Suroosh Alvi is going to tell me how to get into North Korea. One of the founders of the Vice media empire, Alvi is casually well-dressed as he leads a tour through the labyrinthine office/studios and editing suites, a conglomeration of spaces they've been "taking over and Frankensteining together" in a Brooklyn complex.
Which, simply put, is the Vice way: unconventional, punk-corporate. But, like Frankenstein, enough to strike fear in the hearts of its mainstream competition. Which, at this point, would seem to be 60 Minutes and the rest of the established investigative TV news media. Which leads me to wonder: how did this happen?

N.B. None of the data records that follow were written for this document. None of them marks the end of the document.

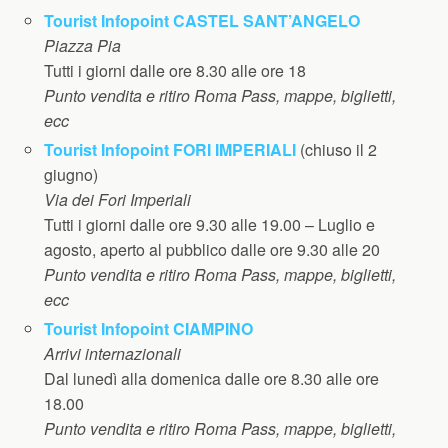
Tourist Infopoint CASTEL SANT’ANGELO
Piazza Pia
Tutti i giorni dalle ore 8.30 alle ore 18
Punto vendita e ritiro Roma Pass, mappe, biglietti,
ecc
Tourist Infopoint FORI IMPERIALI
(chiuso il 2
giugno)
Via dei Fori Imperiali
Tutti i giorni dalle ore 9.30 alle 19.00 – Luglio e
agosto, aperto al pubblico dalle ore 9.30 alle 20
Punto vendita e ritiro Roma Pass, mappe, biglietti,
ecc
Tourist Infopoint CIAMPINO
Arrivi internazionali
Dal lunedì alla domenica dalle ore 8.30 alle ore
18.00
Punto vendita e ritiro Roma Pass, mappe, biglietti,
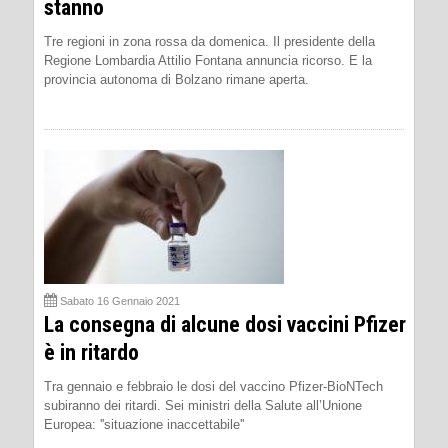
stanno
Tre regioni in zona rossa da domenica. Il presidente della
Regione Lombardia Attilio Fontana annuncia ricorso. E la
provincia autonoma di Bolzano rimane aperta.
Sabato 16 Gennaio 2021
La consegna di alcune dosi vaccini Pfizer
è in ritardo
Tra gennaio e febbraio le dosi del vaccino Pfizer-BioNTech
subiranno dei ritardi. Sei ministri della Salute all’Unione
Europea: ''situazione inaccettabile''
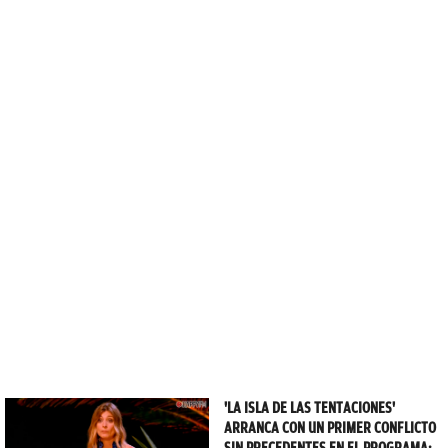
'LA ISLA DE LAS TENTACIONES'
ARRANCA CON UN PRIMER CONFLICTO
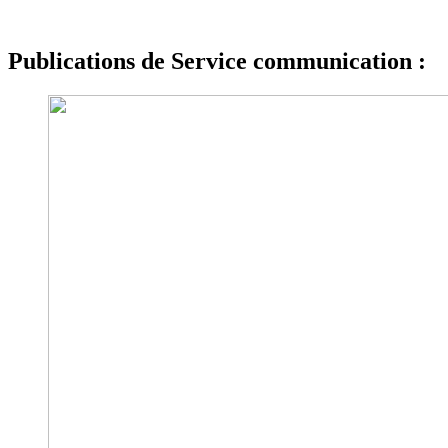
Publications de Service communication :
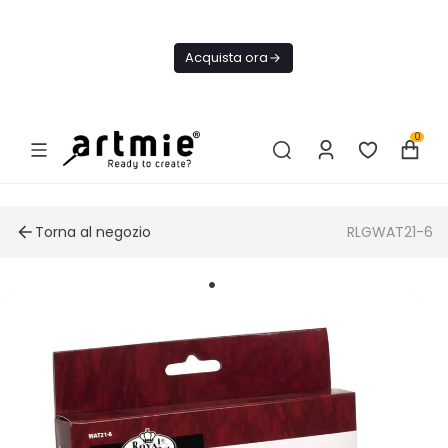
Oggi
Spedizione
Acquista ora
GRATIS Da
75€
0
Torna al negozio
RLGWAT21-6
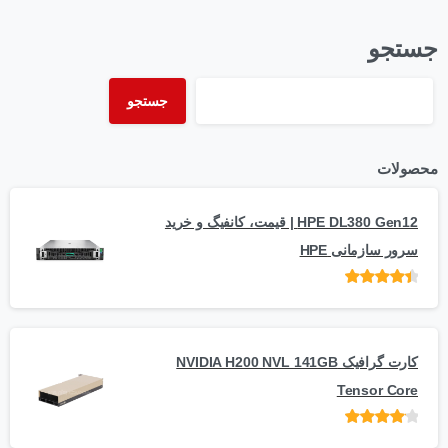
جستجو
جستجو
محصولات
HPE DL380 Gen12 | قیمت، کانفیگ و خرید
سرور سازمانی HPE
امتیاز
از 5
کارت گرافیک NVIDIA H200 NVL 141GB
Tensor Core
امتیاز
از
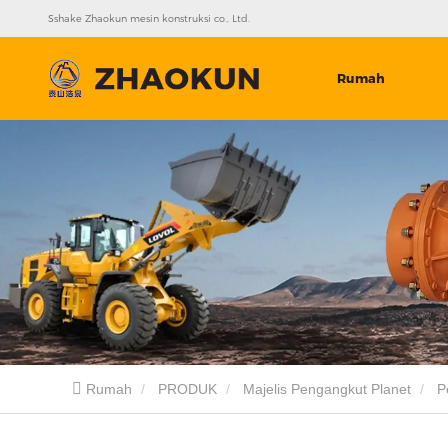
Sshake Zhaokun mesin konstruksi co., Ltd.
Rumah
Rumah
PRODUK
Majelis Pengangkut Planet
P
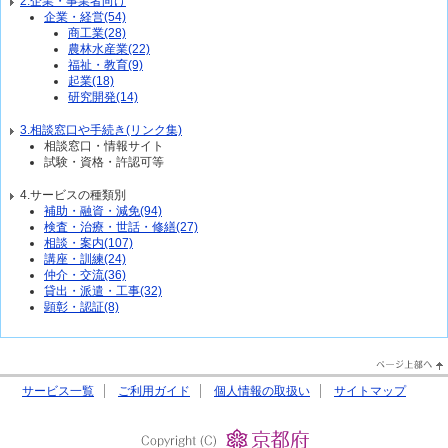
2.企業・事業者向け
企業・経営(54)
商工業(28)
農林水産業(22)
福祉・教育(9)
起業(18)
研究開発(14)
3.相談窓口や手続き(リンク集)
相談窓口・情報サイト
試験・資格・許認可等
4.サービスの種類別
補助・融資・減免(94)
検査・治療・世話・修繕(27)
相談・案内(107)
講座・訓練(24)
仲介・交流(36)
貸出・派遣・工事(32)
顕彰・認証(8)
PageTop↑
サービス一覧
ご利用ガイド
個人情報の取扱い
サイトマップ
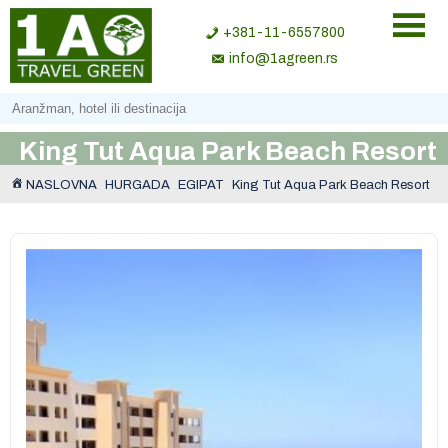
+381-11-6557800
info@1agreen.rs
King Tut Aqua Park Beach Resort
NASLOVNA
HURGADA
EGIPAT
King Tut Aqua Park Beach Resort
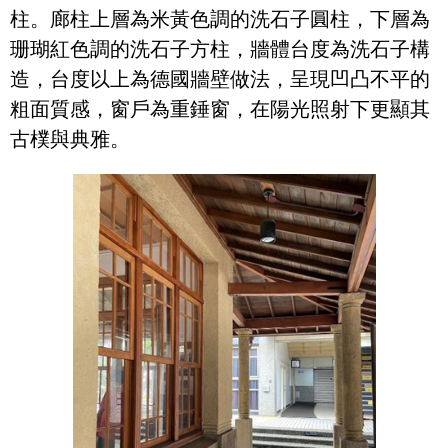
柱。廊柱上層為米黃色調的洗石子圓柱，下層為
珊瑚紅色調的洗石子方柱，牆體台度為洗石子構
造，台度以上為德國牆壁做法，呈現凹凸不平的
粗面質感，窗戶為重錘窗，在陽光照射下更顯其
古樸與典雅。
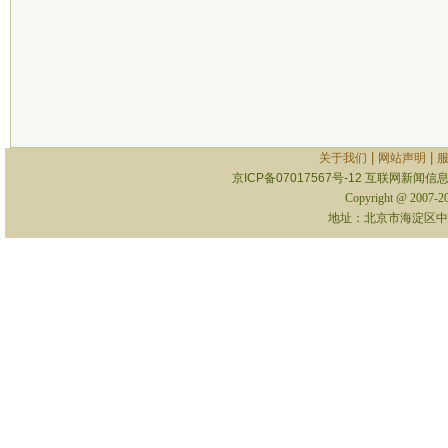
|
|
关于我们
网站声明
京ICP备07017567号-12
互联网新闻信息服
Copyright @ 2007-
地址：北京市海淀区中关村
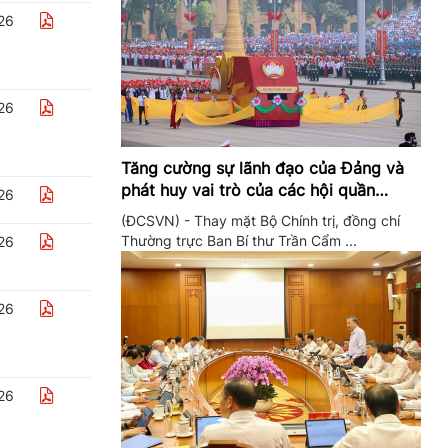
26
26
Tăng cường sự lãnh đạo của Đảng và
phát huy vai trò của các hội quần
26
chúng trong giai đoạn phát triển mới
(ĐCSVN) - Thay mặt Bộ Chính trị, đồng chí
Thường trực Ban Bí thư Trần Cẩm ...
26
26
26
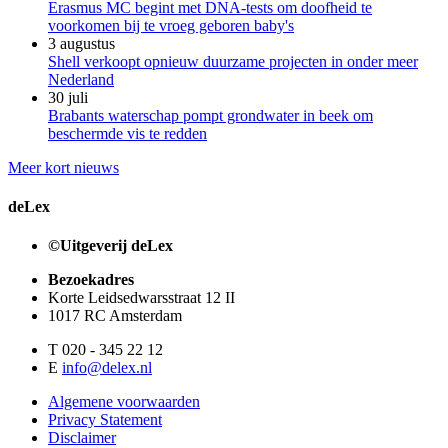
Erasmus MC begint met DNA-tests om doofheid te
voorkomen bij te vroeg geboren baby's
3 augustus
Shell verkoopt opnieuw duurzame projecten in onder meer
Nederland
30 juli
Brabants waterschap pompt grondwater in beek om
beschermde vis te redden
Meer kort nieuws
deLex
©Uitgeverij deLex
Bezoekadres
Korte Leidsedwarsstraat 12 II
1017 RC Amsterdam
T 020 - 345 22 12
E
info@delex.nl
Algemene voorwaarden
Privacy Statement
Disclaimer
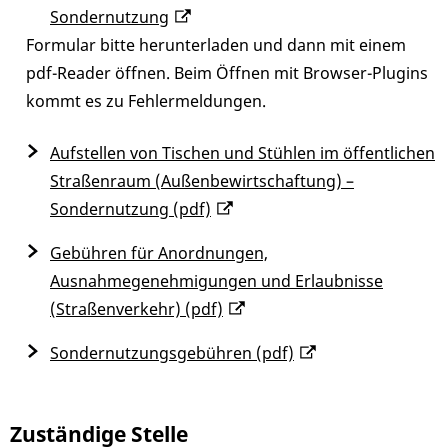
Sondernutzung
Formular bitte herunterladen und dann mit einem
pdf-Reader öffnen. Beim Öffnen mit Browser-Plugins
kommt es zu Fehlermeldungen.
Aufstellen von Tischen und Stühlen im öffentlichen
Straßenraum (Außenbewirtschaftung) –
Sondernutzung (pdf)
Gebühren für Anordnungen,
Ausnahmegenehmigungen und Erlaubnisse
(Straßenverkehr) (pdf)
Sondernutzungsgebühren (pdf)
Zuständige Stelle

Founded as a street-culture magazine in Montreal called Voice of Montreal in 1994 by Alvi, Shane Smith and Gavin McInnes, Vice has morphed into a conglomerate. The Vice YouTube channel has more than 2 million subscribers; there is a record label and a documentary film division; and now Vice TV is taking on the majors with international immersive newsmagazine segments filmed from Pyongyang to Cairo, launched on HBO this April with what Alvi calls "the Boardwalk Empire treatment".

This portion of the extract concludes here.